BEGIN Data shown

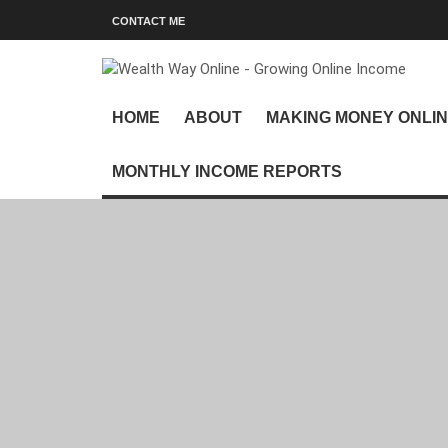
CONTACT ME
HOME
ABOUT
MAKING MONEY ONLI
MONTHLY INCOME REPORTS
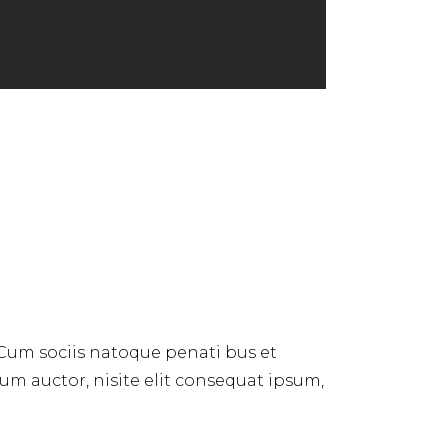
 Cum sociis natoque penati bus et
dum auctor, nisite elit consequat ipsum,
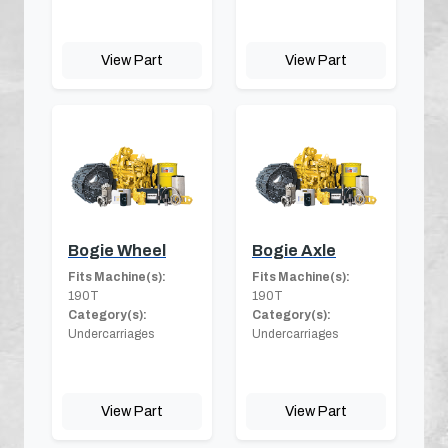
View Part
View Part
Bogie Wheel
Bogie Axle
Fits Machine(s):
Fits Machine(s):
190T
190T
Category(s):
Category(s):
Undercarriages
Undercarriages
View Part
View Part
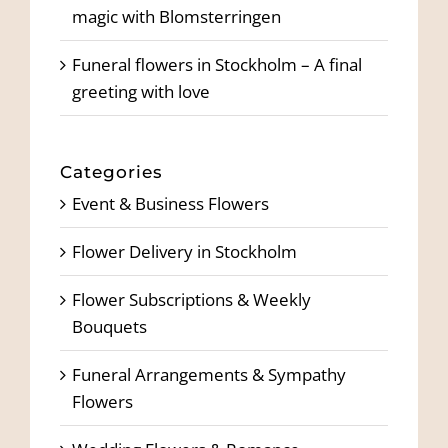
magic with Blomsterringen
Funeral flowers in Stockholm – A final
greeting with love
Categories
Event & Business Flowers
Flower Delivery in Stockholm
Flower Subscriptions & Weekly
Bouquets
Funeral Arrangements & Sympathy
Flowers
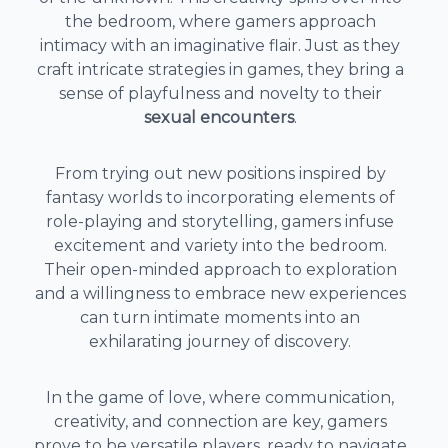
the bedroom, where gamers approach
intimacy with an imaginative flair. Just as they
craft intricate strategies in games, they bring a
sense of playfulness and novelty to their
sexual encounters
.
From trying out new positions inspired by
fantasy worlds to incorporating elements of
role-playing and storytelling, gamers infuse
excitement and variety into the bedroom.
Their open-minded approach to exploration
and a willingness to embrace new experiences
can turn intimate moments into an
exhilarating journey of discovery.
In the game of love, where communication,
creativity, and connection are key, gamers
prove to be versatile players, ready to navigate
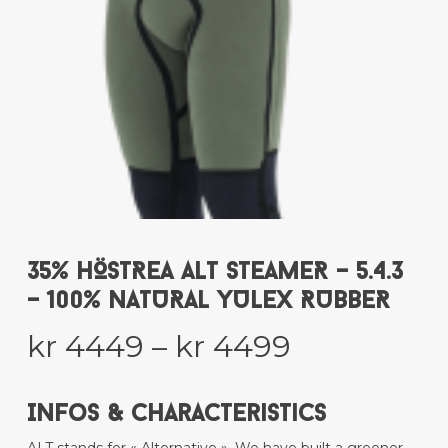
35% HÖSTREA ALT STEAMER – 5.4.3
– 100% NATURAL YULEX RUBBER
Price
kr
4449
–
kr
4499
range:
kr 4449
Infos & Characteristics
through
ALT stands for « Alternative ». We have built a greener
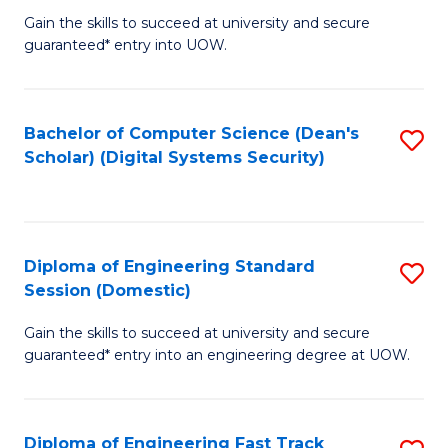
Gain the skills to succeed at university and secure
of
to
guaranteed* entry into UOW.
E
C
Fa
Fa
Bachelor of Computer Science (Dean's
S
T
Scholar) (Digital Systems Security)
to
(
C
to
Fa
C
Diploma of Engineering Standard
S
Fa
Session (Domestic)
D
Gain the skills to succeed at university and secure
of
guaranteed* entry into an engineering degree at UOW.
E
S
Diploma of Engineering Fast Track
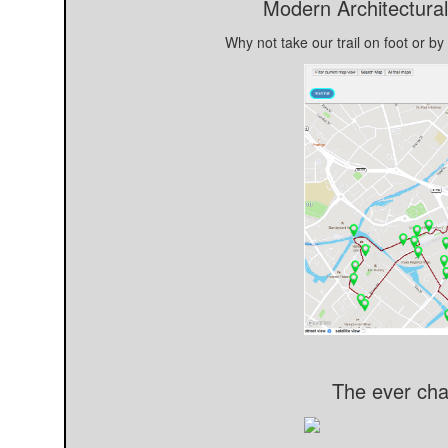
Modern Architectural
Why not take our trail on foot or by
The ever cha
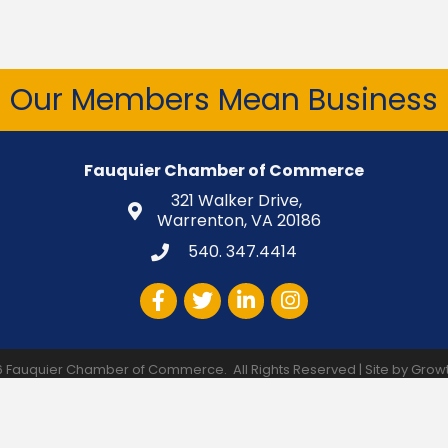
Our Members Mean Business
Fauquier Chamber of Commerce
321 Walker Drive,
Warrenton, VA 20186
540. 347.4414
Facebook
Twitter
LinkedIn
Instagram
6
Fauquier Chamber of Commerce.
All Rights Reserved | Site by
Grow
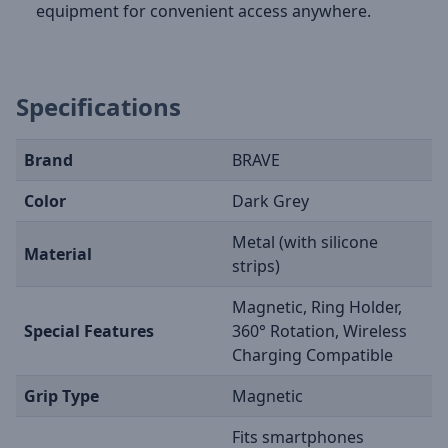
equipment for convenient access anywhere.
Specifications
Brand
BRAVE
Color
Dark Grey
Metal (with silicone
Material
strips)
Magnetic, Ring Holder,
Special Features
360° Rotation, Wireless
Charging Compatible
Grip Type
Magnetic
Fits smartphones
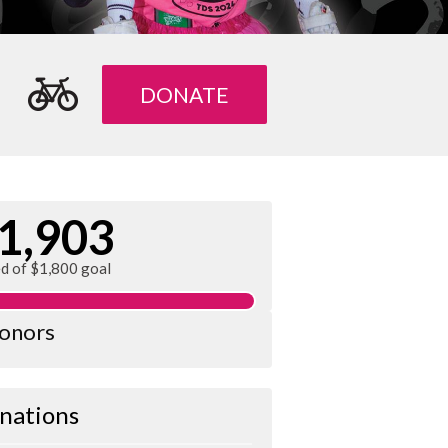
DONATE
1,903
ed of $1,800 goal
donors
nations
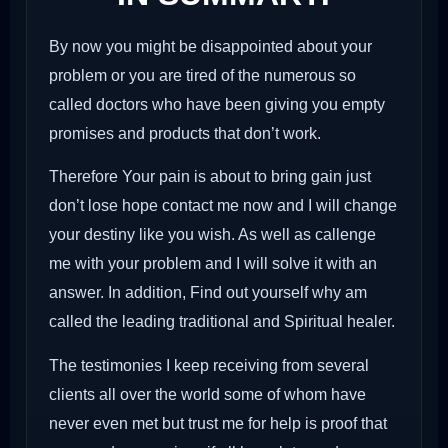
By now you might be disappointed about your
problem or you are tired of the numerous so
called doctors who have been giving you empty
promises and products that don’t work.
Therefore Your pain is about to bring gain just
don’t lose hope contact me now and I will change
your destiny like you wish. As well as callenge
me with your problem and I will solve it with an
answer. In addition, Find out yourself why am
called the leading traditional and Spiritual healer.
The testimonies I keep receiving from several
clients all over the world some of whom have
never even met but trust me for help is proof that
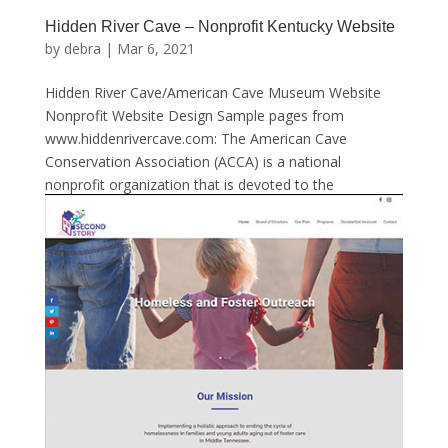
Hidden River Cave – Nonprofit Kentucky Website
by
debra
|
Mar 6, 2021
Hidden River Cave/American Cave Museum Website
Nonprofit Website Design Sample pages from
www.hiddenrivercave.com: The American Cave
Conservation Association (ACCA) is a national
nonprofit organization that is devoted to the
protection of caves, karstlands and...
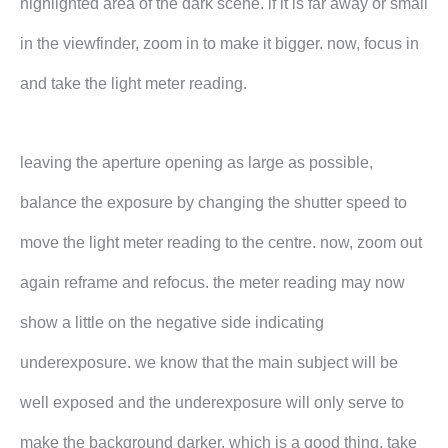
highlighted area of the dark scene. if it is far away or small
in the viewfinder, zoom in to make it bigger. now, focus in
and take the light meter reading.
leaving the aperture opening as large as possible,
balance the exposure by changing the shutter speed to
move the light meter reading to the centre. now, zoom out
again reframe and refocus. the meter reading may now
show a little on the negative side indicating
underexposure. we know that the main subject will be
well exposed and the underexposure will only serve to
make the background darker, which is a good thing. take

END Data shown

Your assignment: Task for the records above: copy every line in which the word "Website" occurs.

Written solution:
Hidden River Cave – Nonprofit Kentucky Website
Hidden River Cave/American Cave Museum Website
Nonprofit Website Design Sample pages from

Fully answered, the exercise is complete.